Marcos Braz, o Marquinhos, é aquele que se pode chamar de sonhador e realizador.

– A nossa casa na favela é tão pequena, mas, ao mesmo tempo que ela te esmaga, ela te abre para um mundo que é gigante. A gente dá solução para muitas coisas ali por conta da escassez. Desde soluções criativas como projetos de filme, até coisas do dia a dia, como economizar água, economizar luz – reflete Marquinhos.

Marquinhos tem parceria com Michelle, sua esposa. Há dez anos, criaram a 2Base, produtora audiovisual com muito conteúdo de videoclipes e documentários. Já a vontade de compartilhar conhecimento ganhou força ano passado quando, apoiado por Michelle, Marquinhos levou a ideia da escola de cinema para uma incubadora local e foi selecionado. E como no audiovisual nada se faz sozinho, boas companhias se juntaram ao casal para formar sociedade. Uma delas é Dani Castro, jornalista e produtora com longa experiência em escola de cinema. Juntos, eles conseguiram que a estreia da Academia fosse em grande estilo com exibição do longa-metragem ‘Nosso Sonho’, que conta a história dos funkeiros Claudinho e Buchecha.

– Um filme que fala sobre comunidade sem violência, onde é o sonho de dois jovens que são amigos. E a vida deles é completamente transformada através da arte, da música. E isso tocou, teve um menino que chorou muito. (…) A gente tem o cuidado de escolher os filmes. Todos têm que ser nacionais e têm que ter alguém da equipe para falar com a galera, até para desmitificar essa coisa do audiovisual, mostrar que é uma galera que corre muito atrás – relembra Dani.

Essa dificuldade de ingressar no mercado do cinema, ainda mais para quem vive em comunidade, é o grande obstáculo a ser vencido. Diante desse cenário, Paola Vieira, com muitos anos de experiência, foi convidada a compartilhar seu conhecimento no curso ‘Elaboração de Projetos’.

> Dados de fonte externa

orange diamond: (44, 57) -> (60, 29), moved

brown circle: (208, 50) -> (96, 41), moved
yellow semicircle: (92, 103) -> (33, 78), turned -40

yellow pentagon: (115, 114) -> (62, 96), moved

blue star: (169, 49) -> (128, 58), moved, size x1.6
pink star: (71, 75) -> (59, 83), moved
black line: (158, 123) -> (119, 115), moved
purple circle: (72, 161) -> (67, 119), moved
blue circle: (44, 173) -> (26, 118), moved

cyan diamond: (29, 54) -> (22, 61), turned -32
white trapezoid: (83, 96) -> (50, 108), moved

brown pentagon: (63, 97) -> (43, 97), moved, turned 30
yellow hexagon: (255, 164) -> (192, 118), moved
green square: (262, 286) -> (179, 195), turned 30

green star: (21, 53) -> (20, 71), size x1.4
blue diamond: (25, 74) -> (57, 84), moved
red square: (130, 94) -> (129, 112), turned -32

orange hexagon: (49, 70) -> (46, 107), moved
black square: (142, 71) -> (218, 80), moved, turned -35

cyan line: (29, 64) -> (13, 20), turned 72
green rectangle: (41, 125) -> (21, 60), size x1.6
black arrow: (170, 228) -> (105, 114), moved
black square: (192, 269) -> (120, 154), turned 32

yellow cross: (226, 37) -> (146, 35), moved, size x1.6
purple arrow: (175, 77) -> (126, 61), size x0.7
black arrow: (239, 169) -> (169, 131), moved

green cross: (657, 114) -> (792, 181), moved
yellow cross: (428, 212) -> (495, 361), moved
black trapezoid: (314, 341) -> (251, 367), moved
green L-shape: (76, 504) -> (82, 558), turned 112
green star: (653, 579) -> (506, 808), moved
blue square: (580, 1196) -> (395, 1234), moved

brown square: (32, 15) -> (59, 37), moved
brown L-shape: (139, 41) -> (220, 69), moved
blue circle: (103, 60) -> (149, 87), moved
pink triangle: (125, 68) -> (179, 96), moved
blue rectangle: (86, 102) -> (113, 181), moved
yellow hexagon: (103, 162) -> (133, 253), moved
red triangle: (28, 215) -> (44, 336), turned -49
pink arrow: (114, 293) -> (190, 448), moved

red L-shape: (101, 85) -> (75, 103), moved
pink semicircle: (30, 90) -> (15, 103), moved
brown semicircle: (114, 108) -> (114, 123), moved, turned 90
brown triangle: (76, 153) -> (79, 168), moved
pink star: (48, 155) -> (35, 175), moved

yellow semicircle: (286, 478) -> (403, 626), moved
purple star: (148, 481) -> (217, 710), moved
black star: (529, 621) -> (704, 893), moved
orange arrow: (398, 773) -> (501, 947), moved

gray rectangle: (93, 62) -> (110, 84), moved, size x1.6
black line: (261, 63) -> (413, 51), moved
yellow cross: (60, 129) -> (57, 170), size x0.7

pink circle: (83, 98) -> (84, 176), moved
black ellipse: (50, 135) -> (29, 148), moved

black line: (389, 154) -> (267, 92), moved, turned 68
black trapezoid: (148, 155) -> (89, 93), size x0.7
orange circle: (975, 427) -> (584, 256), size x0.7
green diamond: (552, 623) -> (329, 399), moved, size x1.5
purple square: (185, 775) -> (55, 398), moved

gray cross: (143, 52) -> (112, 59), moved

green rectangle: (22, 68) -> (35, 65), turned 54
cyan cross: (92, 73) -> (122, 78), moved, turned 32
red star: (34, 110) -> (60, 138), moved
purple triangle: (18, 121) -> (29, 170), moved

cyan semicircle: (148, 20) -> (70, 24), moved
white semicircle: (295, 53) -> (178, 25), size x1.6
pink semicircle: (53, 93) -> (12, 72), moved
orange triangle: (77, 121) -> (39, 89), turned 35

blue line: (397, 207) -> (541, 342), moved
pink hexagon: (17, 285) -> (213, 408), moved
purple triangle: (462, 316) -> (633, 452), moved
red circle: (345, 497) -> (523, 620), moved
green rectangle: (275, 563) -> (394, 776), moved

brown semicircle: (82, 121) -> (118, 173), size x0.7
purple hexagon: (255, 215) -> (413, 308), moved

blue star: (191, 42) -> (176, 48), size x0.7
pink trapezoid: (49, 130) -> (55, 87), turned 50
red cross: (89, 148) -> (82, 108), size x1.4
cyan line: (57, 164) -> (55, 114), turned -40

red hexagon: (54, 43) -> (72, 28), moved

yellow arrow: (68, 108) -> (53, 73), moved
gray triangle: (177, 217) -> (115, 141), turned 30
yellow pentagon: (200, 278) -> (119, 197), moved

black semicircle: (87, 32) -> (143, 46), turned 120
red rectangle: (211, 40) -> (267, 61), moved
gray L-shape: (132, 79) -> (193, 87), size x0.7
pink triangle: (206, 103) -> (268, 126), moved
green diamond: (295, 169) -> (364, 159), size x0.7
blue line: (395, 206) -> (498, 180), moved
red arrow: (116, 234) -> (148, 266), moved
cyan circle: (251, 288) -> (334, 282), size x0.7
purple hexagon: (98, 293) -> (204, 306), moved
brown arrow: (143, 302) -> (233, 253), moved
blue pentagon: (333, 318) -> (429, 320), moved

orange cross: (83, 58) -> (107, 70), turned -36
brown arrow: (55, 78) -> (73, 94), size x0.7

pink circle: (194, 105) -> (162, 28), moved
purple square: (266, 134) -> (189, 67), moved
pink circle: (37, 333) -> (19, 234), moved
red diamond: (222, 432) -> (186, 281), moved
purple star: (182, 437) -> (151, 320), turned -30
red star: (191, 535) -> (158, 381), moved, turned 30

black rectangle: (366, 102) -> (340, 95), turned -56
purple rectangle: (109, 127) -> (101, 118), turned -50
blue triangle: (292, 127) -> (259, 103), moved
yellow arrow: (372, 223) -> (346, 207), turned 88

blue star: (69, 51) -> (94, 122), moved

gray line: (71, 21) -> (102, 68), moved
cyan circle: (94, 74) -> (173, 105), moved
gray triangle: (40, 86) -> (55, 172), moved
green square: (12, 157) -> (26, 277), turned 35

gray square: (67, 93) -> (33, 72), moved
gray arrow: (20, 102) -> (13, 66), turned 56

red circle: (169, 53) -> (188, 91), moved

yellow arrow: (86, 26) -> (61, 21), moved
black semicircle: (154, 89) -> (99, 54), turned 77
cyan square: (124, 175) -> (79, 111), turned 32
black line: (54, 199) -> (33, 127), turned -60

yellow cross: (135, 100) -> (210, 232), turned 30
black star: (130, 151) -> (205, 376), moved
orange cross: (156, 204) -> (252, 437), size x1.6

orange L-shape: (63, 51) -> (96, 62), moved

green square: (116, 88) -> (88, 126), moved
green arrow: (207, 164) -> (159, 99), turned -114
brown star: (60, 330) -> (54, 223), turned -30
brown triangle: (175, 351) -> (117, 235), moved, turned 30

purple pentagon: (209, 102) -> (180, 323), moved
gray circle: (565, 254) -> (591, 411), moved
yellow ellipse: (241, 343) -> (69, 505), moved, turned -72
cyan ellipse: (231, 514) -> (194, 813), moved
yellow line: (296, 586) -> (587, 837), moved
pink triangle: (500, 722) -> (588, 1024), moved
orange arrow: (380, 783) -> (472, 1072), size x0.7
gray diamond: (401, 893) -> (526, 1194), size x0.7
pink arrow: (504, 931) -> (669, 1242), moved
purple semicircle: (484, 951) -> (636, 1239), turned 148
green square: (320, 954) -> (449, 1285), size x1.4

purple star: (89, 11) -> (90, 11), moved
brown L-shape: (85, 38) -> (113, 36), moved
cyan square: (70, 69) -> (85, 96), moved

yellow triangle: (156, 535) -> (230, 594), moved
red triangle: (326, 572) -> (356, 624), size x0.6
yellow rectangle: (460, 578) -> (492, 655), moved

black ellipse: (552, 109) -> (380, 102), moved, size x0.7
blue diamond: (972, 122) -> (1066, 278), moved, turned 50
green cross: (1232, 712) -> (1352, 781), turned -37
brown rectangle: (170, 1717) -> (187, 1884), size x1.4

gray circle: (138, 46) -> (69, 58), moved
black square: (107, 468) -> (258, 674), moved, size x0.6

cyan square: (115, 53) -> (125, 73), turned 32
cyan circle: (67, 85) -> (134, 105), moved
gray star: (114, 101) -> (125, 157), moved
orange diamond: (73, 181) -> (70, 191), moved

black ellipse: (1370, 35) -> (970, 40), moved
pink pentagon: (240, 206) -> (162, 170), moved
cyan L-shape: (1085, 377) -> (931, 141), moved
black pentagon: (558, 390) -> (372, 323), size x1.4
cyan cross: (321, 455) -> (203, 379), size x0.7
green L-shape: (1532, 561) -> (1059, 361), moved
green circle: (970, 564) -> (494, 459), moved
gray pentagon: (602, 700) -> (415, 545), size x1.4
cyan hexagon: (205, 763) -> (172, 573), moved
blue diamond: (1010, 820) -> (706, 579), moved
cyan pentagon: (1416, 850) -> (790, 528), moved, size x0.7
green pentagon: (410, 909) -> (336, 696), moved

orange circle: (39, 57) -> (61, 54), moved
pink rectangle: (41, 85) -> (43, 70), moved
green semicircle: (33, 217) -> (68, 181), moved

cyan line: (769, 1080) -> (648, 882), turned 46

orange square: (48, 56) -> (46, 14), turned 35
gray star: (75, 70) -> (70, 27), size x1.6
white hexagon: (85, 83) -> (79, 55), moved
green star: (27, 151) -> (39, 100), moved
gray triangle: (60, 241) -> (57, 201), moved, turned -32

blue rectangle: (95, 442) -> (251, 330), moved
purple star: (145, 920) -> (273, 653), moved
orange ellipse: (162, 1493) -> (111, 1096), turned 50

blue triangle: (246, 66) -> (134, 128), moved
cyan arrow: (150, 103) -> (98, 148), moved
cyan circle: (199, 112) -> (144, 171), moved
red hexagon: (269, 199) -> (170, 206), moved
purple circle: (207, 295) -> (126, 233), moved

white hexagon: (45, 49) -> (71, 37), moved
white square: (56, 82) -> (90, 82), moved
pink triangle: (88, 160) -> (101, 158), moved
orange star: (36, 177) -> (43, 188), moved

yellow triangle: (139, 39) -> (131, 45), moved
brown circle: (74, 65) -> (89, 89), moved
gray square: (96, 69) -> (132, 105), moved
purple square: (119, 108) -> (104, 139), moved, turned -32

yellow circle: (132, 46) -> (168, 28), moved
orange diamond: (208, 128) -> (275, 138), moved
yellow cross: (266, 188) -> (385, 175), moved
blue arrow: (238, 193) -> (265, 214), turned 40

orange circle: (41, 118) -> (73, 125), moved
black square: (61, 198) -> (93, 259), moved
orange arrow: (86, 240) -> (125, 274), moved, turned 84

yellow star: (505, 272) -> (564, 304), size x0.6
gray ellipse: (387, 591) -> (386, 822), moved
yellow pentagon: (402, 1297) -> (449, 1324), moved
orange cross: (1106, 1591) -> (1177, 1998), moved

– Eu tentei dar uma pincelada desde como surge uma ideia, como ela se desenvolve, etapas do projeto, equipe. E como monetizar também. Falar do mercado, do que existe, para as pessoas não ficarem achando que o fim dos projetos tem que ser botar de graça no Youtube – relata Paula.

– Sempre que vinha qualquer curso para a comunidade era de forma mais rasa. A gente quebra esse paradigma. Vamos entregar material potente. Se é para ensinar, é para ensinar para valer, do jeito que está sendo lá fora, com qualidade – diz Marquinhos, o idealizador da escola de cinema.

Exatamente essa é a situação que acontece com Hudson Carvalho, o Babão, ator e produtor local, que, desde 2015, se divide entre a serralheria da família e a produtora RocyWood, uma mistura da Rocinha com Hollywood. Dos filmes que produziu e/ou participou como ator, muitos estão de graça na plataforma de vídeos. Por isso, para organizar projetos para editais e vendas, ele se inscreveu na Academia de Cinema da Rocinha. Outra aluna, Sara Badaro, atriz e escritora de poemas, tem ideias de sobra, argumentos já escritos, que vão de desenho animado a filmes e séries, muitos contando as histórias da Rocinha de dentro.

– Eu fui me inspirando para fazer essa ficção, juntar toda questão da Rocinha, que eu não acho legal, que eu não posso mudar, e ir colocando a ficção na realidade – revela Sara.

Atualmente, a Academia de Cinema da Rocinha está em busca de parcerias e fonte de renda. Por enquanto, é tudo “no amor”, como os sócios mesmo dizem, e as aulas e exibição dividem-se em duas salas no CRAS Rinaldo de Lamare, Centro de Referência de Assistência Social, que fica do outro lado da rua, ou seja, fora da comunidade. Mas a ideia é se mudar para dentro da Rocinha e, de dentro, se comunicar com o mundo.